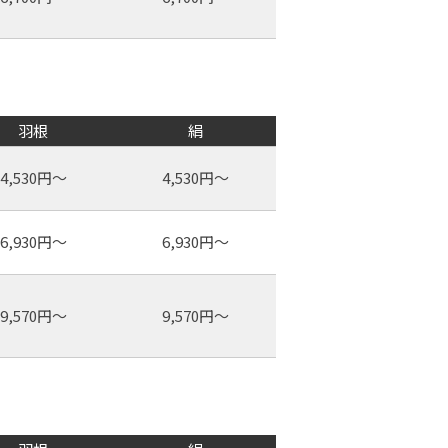
羽根
絹
4,530円～
4,530円～
6,930円～
6,930円～
9,570円～
9,570円～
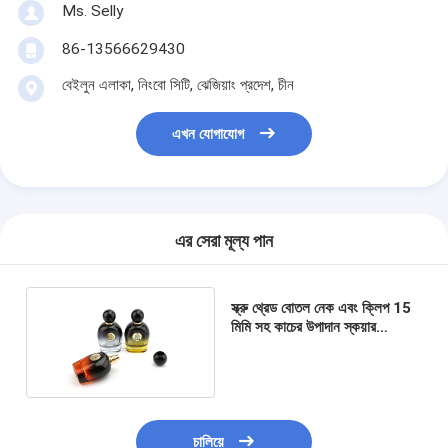
Ms. Selly
86-13566629430
বেইলুন এলাকা, নিংবো সিটি, ঝেজিয়াং প্রদেশ, চীন
এখন যোগাযোগ
এর সেরা মূল্য পান
স্ক্রু থ্রেড বোতল নেক এবং ক্লিপ 15
মিমি সহ কাচের উপাদান স্কয়ার
পারফিউম বোতল
চালিয়ে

------------------------------------------------------------

**Exercise description:** Each entry is to be transcribed verbatim, and any picture in it is to be skipped.

**Response for this exercise:**
羽根
絹
4,530円～
4,530円～
6,930円～
6,930円～
9,570円～
9,570円～
Ms. Selly
86-13566629430
বেইলুন এলাকা, নিংবো সিটি, ঝেজিয়াং প্রদেশ, চীন
এখন যোগাযোগ
এর সেরা মূল্য পান
স্ক্রু থ্রেড বোতল নেক এবং ক্লিপ 15
মিমি সহ কাচের উপাদান স্কয়ার
পারফিউম বোতল
চালিয়ে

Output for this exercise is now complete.